ロシア国防省は自国の軍人による通信アプリ「テレグラム」の使用を制限する一方で、同省の公式テレグラムチャンネルを更新し続けており、そこではロシア軍が破壊したとするウクライナ軍装備の一覧も日々発表している。その一覧によく挙げられる装備にM113装甲兵員輸送車があり、とくにここ数カ月は頻出している。ロシア側が主張する数字の検証は難しいものの、この戦争での両軍の損害を記録しているOSINT(オープンソース・インテリジェンス)分析グループOryx(オリックス)は、ウクライナ軍のM113とその派生型の損害を650両あまり視覚的に確認しており、やはり過去1年で増加傾向にある。
ドローン(無人機)技術が急速に進化し、システムがたった数週間で陳腐化してしまうこともあるような戦場で、1950年代に設計されたプラットフォームがいまだに広く使用されているのは注目に値する。これは、機動力や簡素さ、適応性、量産しやすさを重視したM113の設計が、現在の高強度で消耗の激しい戦闘で求められる要件にうまく合致していることを示している。
M113装甲兵員輸送車とは
M113は1950年代後半、冷戦期の戦場で歩兵分隊を輸送でき、軽量で空輸可能な装軌車両という米陸軍の要求を満たすため、米FMC社によって開発された。軽量化を図りつつ小火器や砲弾破片から防護できるようにアルミニウム製車体を採用し、1960年に就役した。乗員は2人で、兵員を11人収容できる。軽武装の車両であり、上部に備える12.7mm口径の重機関銃が主武装となっている。ディーゼルエンジンを搭載し、最高速度は時速64km出る。水陸両用作戦用にすばやく仕様を変更し、静水域を浮航する能力も持つ。指揮車両型や迫撃砲搭載型、救急車型などさまざまな派生型が存在する。
M113はベトナム戦争中に米軍によって広範に使用され、兵員輸送任務だけでなく直接戦闘任務にも投入された。その後も冷戦期を通じて運用が続き、1991年の湾岸戦争の「砂漠の嵐作戦」でも多用された。

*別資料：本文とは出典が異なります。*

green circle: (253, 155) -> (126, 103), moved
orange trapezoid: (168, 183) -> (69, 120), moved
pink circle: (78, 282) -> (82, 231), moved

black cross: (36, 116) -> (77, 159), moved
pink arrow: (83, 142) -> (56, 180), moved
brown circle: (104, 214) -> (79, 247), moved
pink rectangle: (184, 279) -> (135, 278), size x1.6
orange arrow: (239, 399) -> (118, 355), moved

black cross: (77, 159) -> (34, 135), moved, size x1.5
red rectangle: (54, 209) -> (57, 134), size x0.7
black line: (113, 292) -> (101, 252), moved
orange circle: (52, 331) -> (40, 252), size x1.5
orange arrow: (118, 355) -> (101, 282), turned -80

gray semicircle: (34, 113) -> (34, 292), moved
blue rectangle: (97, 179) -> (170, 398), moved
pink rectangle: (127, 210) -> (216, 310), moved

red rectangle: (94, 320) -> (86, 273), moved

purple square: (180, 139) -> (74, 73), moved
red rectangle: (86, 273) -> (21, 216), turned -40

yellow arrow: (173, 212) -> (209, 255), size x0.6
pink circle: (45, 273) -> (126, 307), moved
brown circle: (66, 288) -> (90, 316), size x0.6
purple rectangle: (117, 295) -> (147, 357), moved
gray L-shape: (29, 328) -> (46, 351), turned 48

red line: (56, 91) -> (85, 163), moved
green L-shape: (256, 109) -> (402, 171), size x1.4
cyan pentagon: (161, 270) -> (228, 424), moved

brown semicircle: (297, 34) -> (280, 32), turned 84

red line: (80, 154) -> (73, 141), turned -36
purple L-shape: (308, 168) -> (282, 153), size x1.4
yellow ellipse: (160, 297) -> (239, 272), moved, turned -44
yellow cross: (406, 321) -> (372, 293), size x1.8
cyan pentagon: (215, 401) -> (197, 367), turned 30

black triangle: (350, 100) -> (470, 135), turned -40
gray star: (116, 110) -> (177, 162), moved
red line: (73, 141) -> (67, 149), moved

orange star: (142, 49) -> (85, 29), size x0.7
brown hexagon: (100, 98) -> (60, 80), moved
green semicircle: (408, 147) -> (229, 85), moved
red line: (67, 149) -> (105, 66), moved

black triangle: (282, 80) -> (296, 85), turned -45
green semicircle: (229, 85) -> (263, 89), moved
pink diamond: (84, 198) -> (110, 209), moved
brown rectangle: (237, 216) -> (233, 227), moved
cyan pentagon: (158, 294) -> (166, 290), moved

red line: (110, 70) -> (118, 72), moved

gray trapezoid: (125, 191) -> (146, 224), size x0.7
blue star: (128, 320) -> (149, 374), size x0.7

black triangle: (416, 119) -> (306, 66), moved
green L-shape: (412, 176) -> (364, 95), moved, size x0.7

ただ、M113は装甲が比較的薄く、地雷に対しても脆弱なため、現代の脅威に対する生存性には限界があった。冷戦後期以降、米陸軍はM2ブラッドレー歩兵戦闘車をはじめとするより防護力の高いプラットフォームへの移行を進め、それは2000年代に入り加速した。それでも多数のM113が引き続き運用され、グローバルな対テロ戦争でも使用された。米軍は現在、M113を段階的に退役させ、AMPV(装甲多用途車)に置き換えている。